Prenons un exemple concret afin d’illustrer mon propos : imaginez un barrage routier à Montréal qui vise à épingler les conducteurs aux facultés affaiblies. Un tel barrage nécessite normalement la présence de huit policiers, selon les pratiques usuellement utilisées. Dans un scénario où les tâches auxiliaires seraient imparties au privé, et où six des huit intervenants seraient des agents de sécurité, le coût passerait de 4994 $ à 2332 $, soit une économie de plus de 50 %. Les agents de sécurité administreraient le test (c'est-à-dire la « balloune »), et seulement les conducteurs l’ayant échoué seraient référés aux deux policiers présents sur place qui, eux, procèderaient à l’arrestation du conducteur fautif, ou à toute autre intervention policière jugée requise selon les circonstances.
L’exemple que je donne n’est d’ailleurs absolument pas de la science-fiction. C’est ainsi que l’on procède, notamment, dans certains pays scandinaves. Bref, tout ceci se fait dans un contexte syndiqué et où le syndicat policier en place ne se livre pas à de l’obstruction systématique face à ce type de solutions.
À plus long terme, ces économies brutes pourraient se transformer en économies nettes pour le contribuable en permettant de limiter les nouvelles embauches de policiers.
D’autres exemples? Les villes canadiennes pourraient s’inspirer de Londres, où un policier n’est envoyé sur les lieux d’un cambriolage que si les cambrioleurs sont toujours présents ou suspectés d’y être. Sinon, c’est un agent de sécurité qui se déplace pour accomplir les tâches qui ne relèvent pas des fonctions essentielles de la police, à savoir prendre le rapport voulu auprès des propriétaires éplorés.
Dans le comté de Lincolnshire en Grande-Bretagne, une société de sécurité privée a pris en charge la quasi-totalité des activités auxiliaires. Elle gère elle-même les postes de police depuis 2012 et a excédé tous les objectifs d’économies, en même temps que la criminalité diminuait par ailleurs de 14 %. Bref, il est parfaitement possible d’économiser de l’argent tout en améliorant la qualité et l’impact des services de sécurité publique.
Il s’agit là des « meilleures pratiques » dans le domaine, appliquées dans des pays qui ont su tirer avantage d’une telle approche. Et, répétons-le : de telles réformes ne remettent aucunement en question la sécurité des gens. On ne parle pas non plus de remplacer le travail d’un policier, mais plutôt de le compléter. Tout en lui laissant plus de temps pour des tâches qui correspondent davantage à ses fonctions essentielles, lesquelles sont également plus valorisantes sur le plan psychologique. En effet, presque tous les gens qui deviennent policiers ne le font pas dans le but de devenir des « pousseux » de crayons, mais plutôt pour servir, et pour combattre la criminalité.
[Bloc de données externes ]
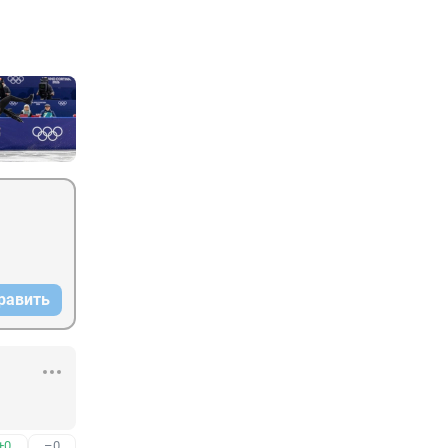
равить
+0
–0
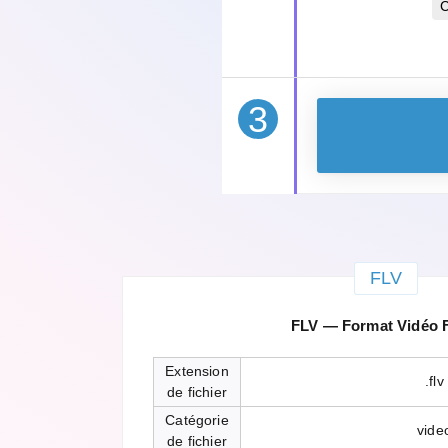
C
3
FLV
FLV — Format Vidéo 
Extension
.flv
de fichier
Catégorie
vide
de fichier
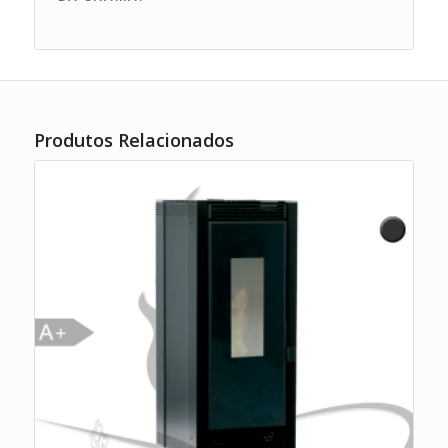
Produtos Relacionados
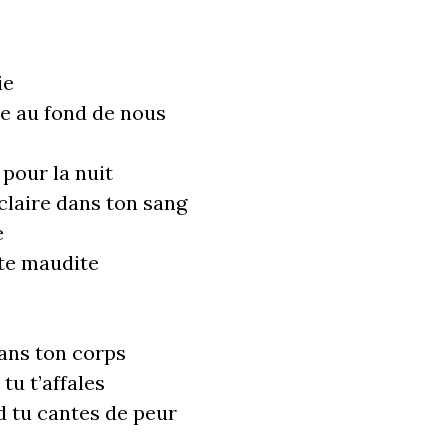
ie
ne au fond de nous
 pour la nuit
éclaire dans ton sang
e
ête maudite
dans ton corps
tu t’affales
d tu cantes de peur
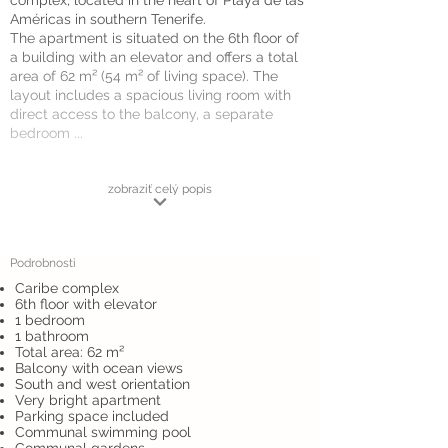
complex, located in the heart of Playa de las
Américas in southern Tenerife.
The apartment is situated on the 6th floor of
a building with an elevator and offers a total
area of 62 m² (54 m² of living space). The
layout includes a spacious living room with
direct access to the balcony, a separate
bedroom ...
zobraziť celý popis
Podrobnosti
Caribe complex
6th floor with elevator
1 bedroom
1 bathroom
Total area: 62 m²
Balcony with ocean views
South and west orientation
Very bright apartment
Parking space included
Communal swimming pool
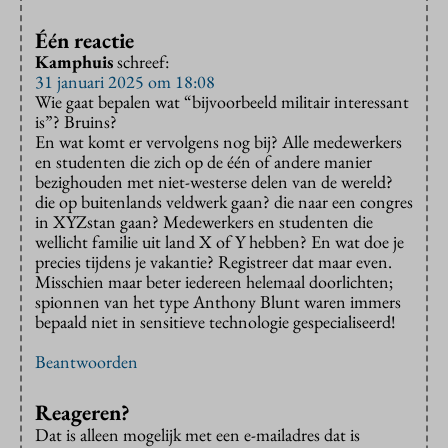
Één reactie
Kamphuis
schreef:
31 januari 2025 om 18:08
Wie gaat bepalen wat “bijvoorbeeld militair interessant
is”? Bruins?
En wat komt er vervolgens nog bij? Alle medewerkers
en studenten die zich op de één of andere manier
bezighouden met niet-westerse delen van de wereld?
die op buitenlands veldwerk gaan? die naar een congres
in XYZstan gaan? Medewerkers en studenten die
wellicht familie uit land X of Y hebben? En wat doe je
precies tijdens je vakantie? Registreer dat maar even.
Misschien maar beter iedereen helemaal doorlichten;
spionnen van het type Anthony Blunt waren immers
bepaald niet in sensitieve technologie gespecialiseerd!
Beantwoorden
Reageren?
Dat is alleen mogelijk met een e-mailadres dat is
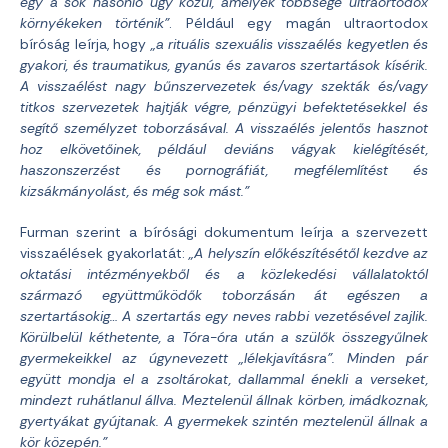
egy a sok hasonló ügy közül, amelyek többsége ultraortodox
környékeken történik”
. Például egy magán ultraortodox
bíróság leírja, hogy
„a rituális szexuális visszaélés kegyetlen és
gyakori, és traumatikus, gyanús és zavaros szertartások kísérik.
A visszaélést nagy bűnszervezetek és/vagy szekták és/vagy
titkos szervezetek hajtják végre, pénzügyi befektetésekkel és
segítő személyzet toborzásával. A visszaélés jelentős hasznot
hoz elkövetőinek, például deviáns vágyak kielégítését,
haszonszerzést és pornográfiát, megfélemlítést és
kizsákmányolást, és még sok mást.”
Furman szerint a bírósági dokumentum leírja a szervezett
visszaélések gyakorlatát:
„A helyszín előkészítésétől kezdve az
oktatási intézményekből és a közlekedési vállalatoktól
származó együttműködők toborzásán át egészen a
szertartásokig… A szertartás egy neves rabbi vezetésével zajlik.
Körülbelül kéthetente, a Tóra-óra után a szülők összegyűlnek
gyermekeikkel az úgynevezett „lélekjavításra”. Minden pár
együtt mondja el a zsoltárokat, dallammal énekli a verseket,
mindezt ruhátlanul állva. Meztelenül állnak körben, imádkoznak,
gyertyákat gyújtanak. A gyermekek szintén meztelenül állnak a
kör közepén.”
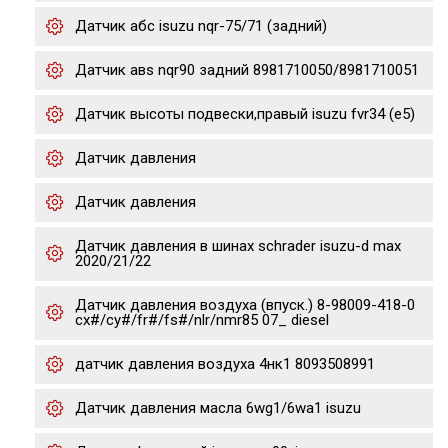
Датчик абс isuzu nqr-75/71 (задний)
Датчик авs nqr90 задний 8981710050/8981710051
Датчик высоты подвески,правый isuzu fvr34 (e5)
Датчик давления
Датчик давления
Датчик давления в шинах schrader isuzu-d max
2020/21/22
Датчик давления воздуха (впуск.) 8-98009-418-0
cx#/cy#/fr#/fs#/nlr/nmr85 07_ diesel
датчик давления воздуха 4нк1 8093508991
Датчик давления масла 6wg1/6wa1 isuzu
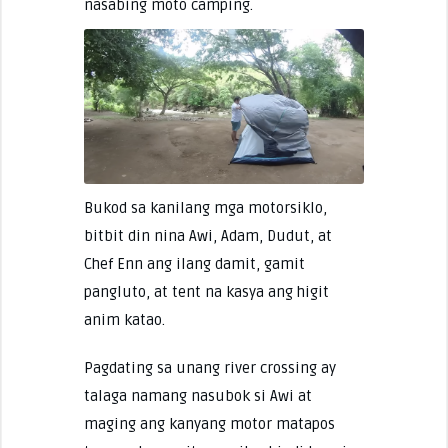
nasabing moto camping.
Bukod sa kanilang mga motorsiklo,
bitbit din nina Awi, Adam, Dudut, at
Chef Enn ang ilang damit, gamit
pangluto, at tent na kasya ang higit
anim katao.
Pagdating sa unang river crossing ay
talaga namang nasubok si Awi at
maging ang kanyang motor matapos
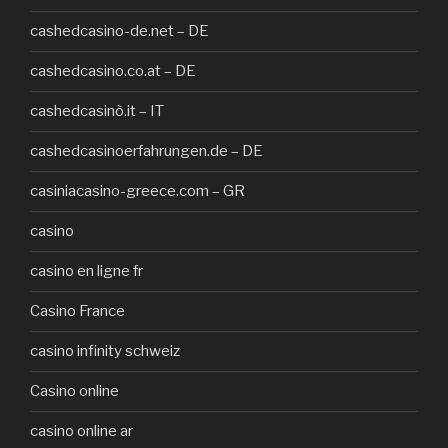
cashedcasino-de.net – DE
cashedcasino.co.at – DE
cashedcasinò.it – IT
cashedcasinoerfahrungen.de – DE
casiniacasino-greece.com – GR
casino
casino en ligne fr
Casino France
casino infinity schweiz
Casino online
casino online ar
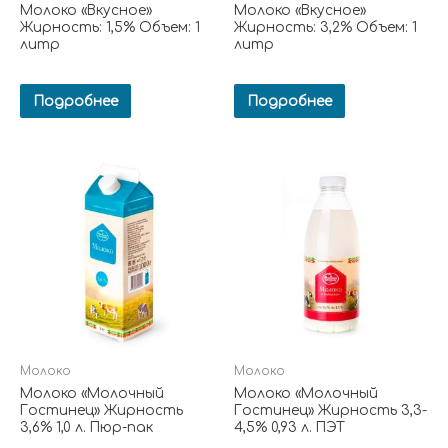
Молоко «Вкусное»
Молоко «Вкусное»
Жирность: 1,5% Объем: 1
Жирность: 3,2% Объем: 1
литр
литр
Подробнее
Подробнее
Молоко
Молоко
Молоко «Молочный
Молоко «Молочный
Гостинец» Жирность
Гостинец» Жирность 3,3-
3,6% 1,0 л. Пюр-пак
4,5% 0,93 л. ПЭТ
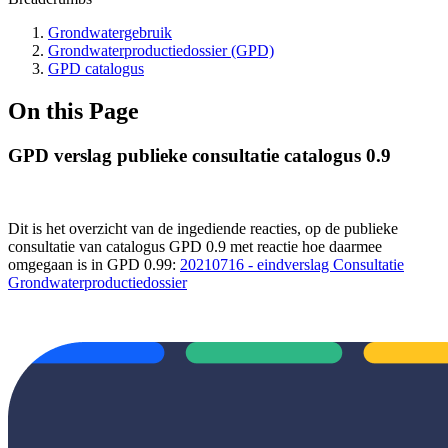
Grondwatergebruik
Grondwaterproductiedossier (GPD)
GPD catalogus
On this Page
GPD verslag publieke consultatie catalogus 0.9
Dit is het overzicht van de ingediende reacties, op de publieke
consultatie van catalogus GPD 0.9
met reactie hoe daarmee
omgegaan is in GPD 0.99
:
20210716 - eindverslag Consultatie
Grondwaterproductiedossier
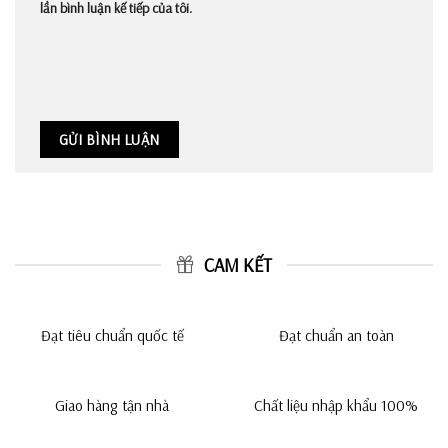
lần bình luận kế tiếp của tôi.
CAM KẾT
Đạt tiêu chuẩn quốc tế
Đạt chuẩn an toàn
Giao hàng tận nhà
Chất liệu nhập khẩu 100%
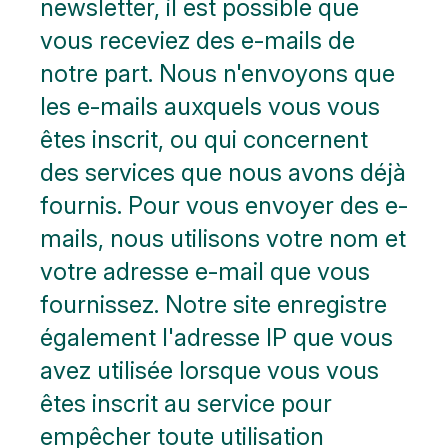
newsletter, il est possible que
vous receviez des e-mails de
notre part. Nous n'envoyons que
les e-mails auxquels vous vous
êtes inscrit, ou qui concernent
des services que nous avons déjà
fournis. Pour vous envoyer des e-
mails, nous utilisons votre nom et
votre adresse e-mail que vous
fournissez. Notre site enregistre
également l'adresse IP que vous
avez utilisée lorsque vous vous
êtes inscrit au service pour
empêcher toute utilisation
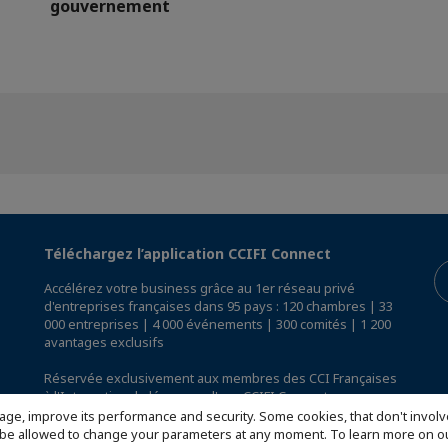
gouvernement
Téléchargez l’application CCIFI Connect
Accélérez votre business grâce au 1er réseau privé
d'entreprises françaises dans 95 pays : 120 chambres | 33
000 entreprises | 4 000 événements | 300 comités | 1 200
avantages exclusifs
Réservée exclusivement aux membres des CCI Françaises
à l'International,
découvrez l'app CCIFI Connect
.
age, improve its performance and security. Some cookies, that don't involv
ill be allowed to change your parameters at any moment. To learn more on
Un autre exemple : pourquoi diable un policier, qu’on paie en partie pour ses performances élevées au chapitre de la psychologie sociale et de la force physique, doit-il être immobilisé pour passer en revue les images des radars photo et y confirmer les excès de vitesse? Un civil avec la formation appropriée peut accomplir cette tâche à moindre coût.
Nul doute que les syndicats, ici, s’opposeraient initialement à ce type de réforme. Mais il y aurait sûrement moyen, notamment par l’attrition, de mettre en place ces changements graduellement tout en respectant le principe contractuel de sécurité d’emploi.
En somme de faire plus – ou tout autant – avec moins.
Michel Kelly-Gagnon est président et directeur général de l'Institut économique de Montréal. Il signe ce texte à titre personnel.